Merck, of Darmstadt, Germany, has continued to fight under its interpretation of Section 271 (e)(1), which was written into law in 1984 as part of the Hatch-Waxman Act to allow generic drug development to begin before patents expire, and is the source of the dispute that has landed at the Supreme Court. That clause states that research into a patented area is exempt from litigation as long as it is "reasonably related to the development and submission of information" to the FDA.

Merck's lawyer, Joshua Rosenkranz, argued that the court should broadly interpret the exemption. He said that all the company's research efforts eventually could be used in FDA submissions. Among its research were experiments to determine safety, efficacy, the mechanism of action, pharmacokinetics and pharmacology. "There is no such thing as a preclinical study that has only one purpose," he said. Previously supporting that thought, a dissenting appellate court judge wrote that the research was protected under the patent law exemption or was protected by a common-law research exemption. (Scripps was a prior defendant in the case, but was dismissed on grounds that its original experiments were protected by that common-law research exemption.)

Integra, on the other hand, has argued that such research was not conducted for eventual FDA review, in part because they were conducted in chicken eggs rather than under preclinical conditions endorsed by the FDA for eventual review. The company's lawyer, Mauricio Flores, therefore, said the original jury judgment should be affirmed.

Boiling the case down, Bromberg called it "a money issue" and pointed to the irony of "drug companies arguing for a cutback in patent rights."

A variety of interested companies have weighed in on the matter. Many on both sides filed amicus briefs with the Supreme Court, part of their broader efforts to explain how the case might affect the overall industry.

"There's a concern that a ruling that would allow a research use exception could potentially hurt innovation in the tools industry, and ultimately we are concerned that that could hurt the scientific community," said Alan Hammond, the chief intellectual property counsel at Invitrogen Corp., which was one of a number of research tool companies that have backed Integra's stand. "If there's an exception to patent protection, that could hurt the incentive to innovate and create new tools that will ultimately be used by the research community."

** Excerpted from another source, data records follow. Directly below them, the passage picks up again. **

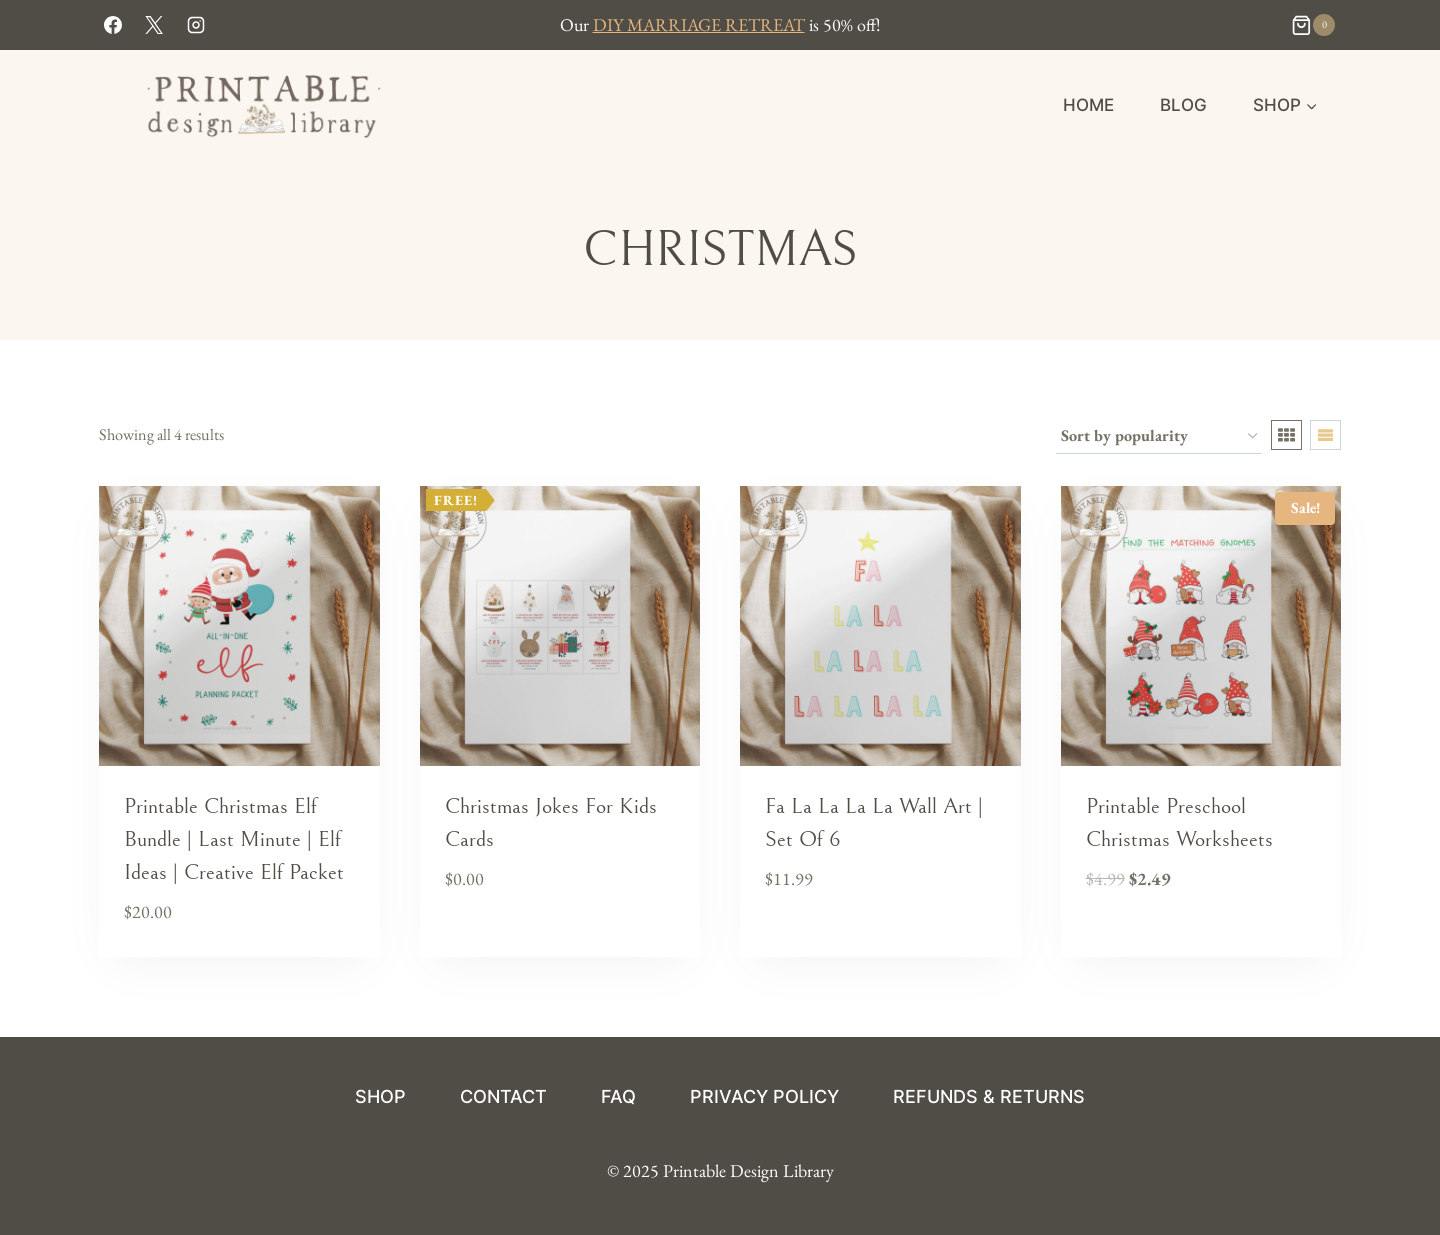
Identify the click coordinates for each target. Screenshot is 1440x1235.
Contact (503, 1096)
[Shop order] (1159, 437)
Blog (1183, 105)
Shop (380, 1096)
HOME (1088, 105)
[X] (154, 25)
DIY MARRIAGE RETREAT (699, 24)
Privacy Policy (764, 1096)
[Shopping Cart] (1315, 25)
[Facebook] (113, 25)
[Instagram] (196, 25)
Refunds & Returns (989, 1096)
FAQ (618, 1096)
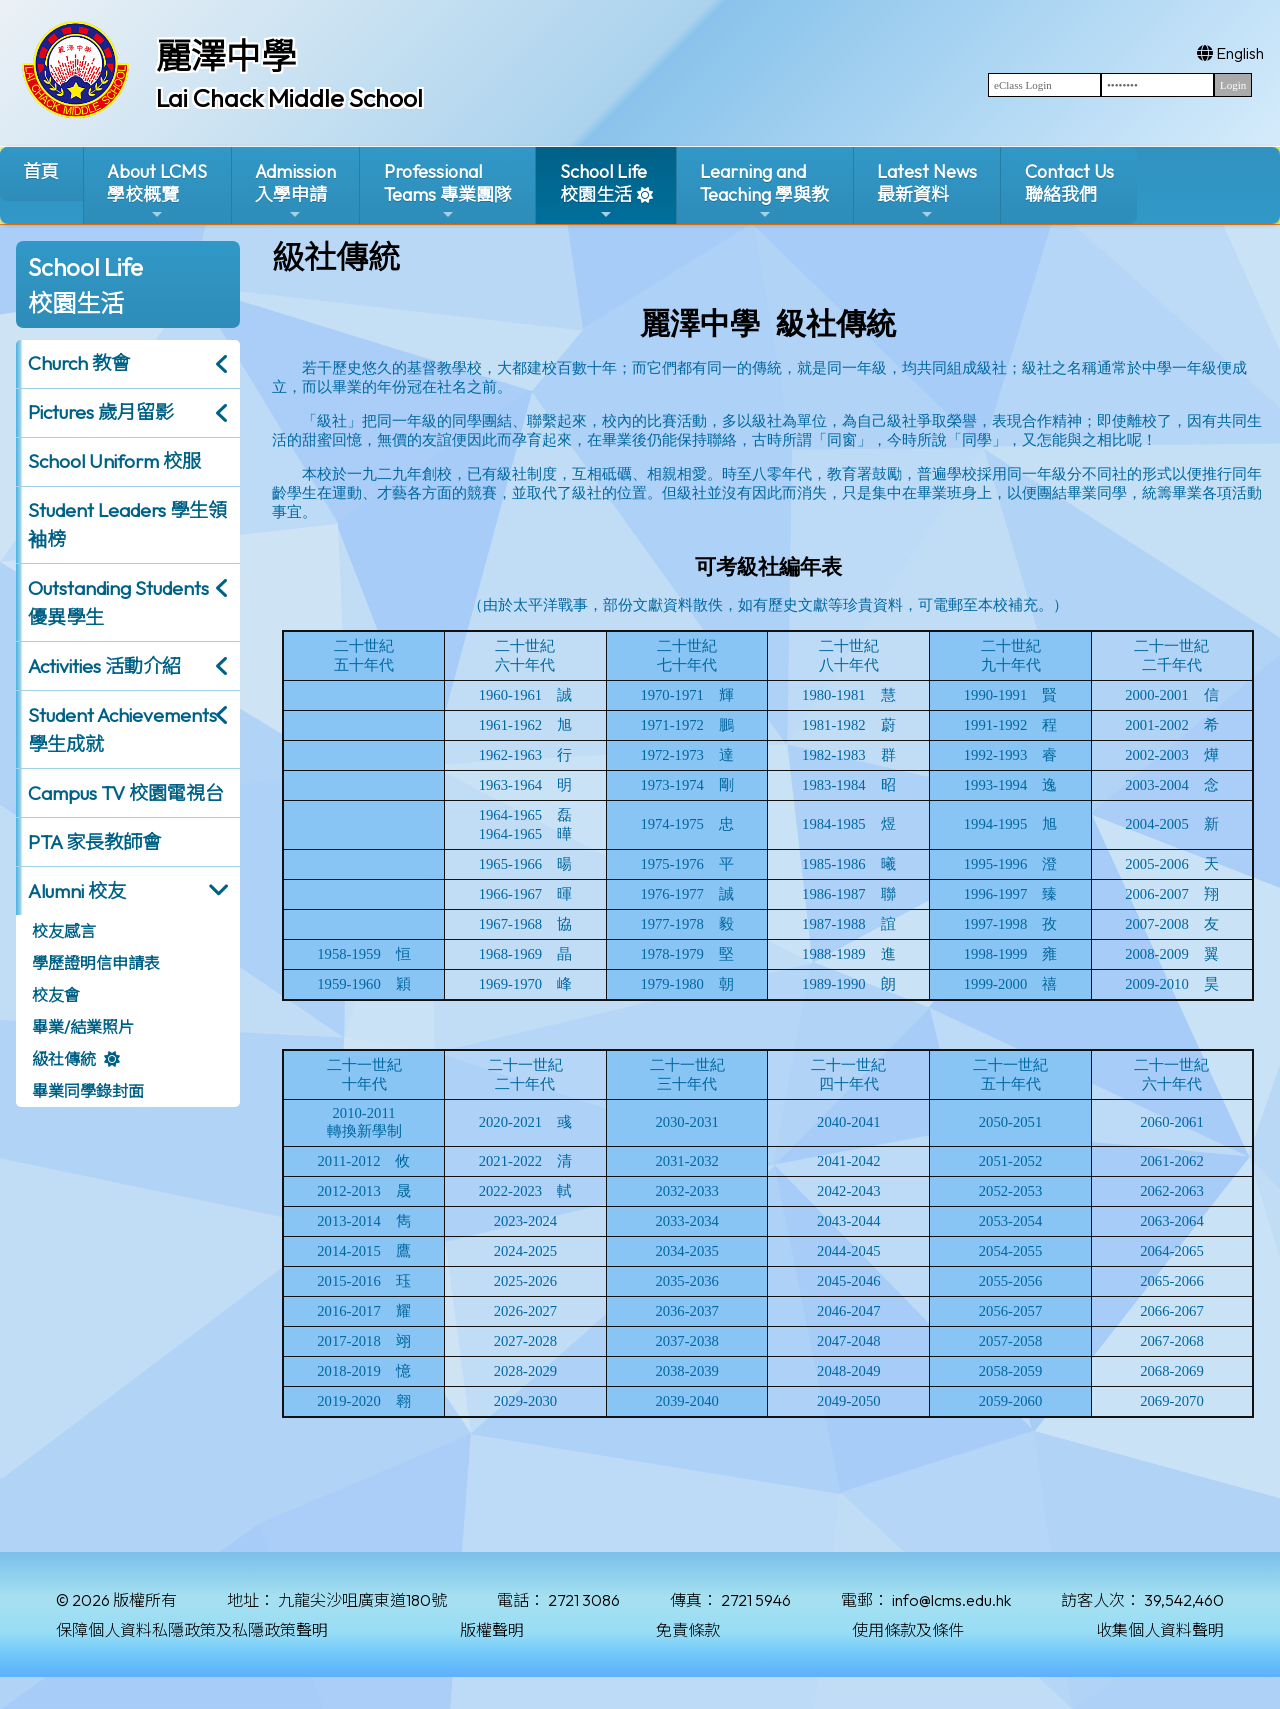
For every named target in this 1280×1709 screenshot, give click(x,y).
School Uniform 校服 (114, 461)
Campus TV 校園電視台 (126, 793)
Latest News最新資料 (927, 191)
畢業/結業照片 (83, 1027)
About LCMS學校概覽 (157, 191)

Bromberg added that holes in the patent law would hinder investments that drive the biotech industry, and said that cynical observers view the issue as a case of big pharma not wanting to share its money through licenses from universities, research institutes and small biotech firms.

"If a much larger company that operates in the same space can help themselves to your patented crown jewel," he told BioWorld Today, "there will be less money" going into the industry. Investors, he said, would shy away because of a perceived lack of return.

Opposing that view, Merck and backers at Eli Lilly and Co., Wyeth, Pfizer Inc., Genentech Inc. and Biogen Idec Inc. said their drug innovation would be stifled by a narrow ruling. Addressing the court on behalf of Merck, Daryl Joseffer, an assistant to the U.S. solicitor general, said the federal appellate court was incorrect in ruling that the exemption only applied to studies on a single compound destined for FDA review. "Companies can decide which compound to submit" for agency approval to move into the clinic based on previous preclinical studies on multiple related compounds, he said.

Rosenkranz said in his closing statements that no "rational drug innovator" would be able to move into the clinic without early stage research. Even if that young research isn't eventually submitted, it is the impetus for many companies deciding to push forward.

When the court issues a ruling, it could affirm the lower courts' rulings, or upend those judgments and create "some new area of the law," Bromberg said, or send the case back to the federal circuit court of appeals over concerns that if patent protection is too strong, valid research could be stifled.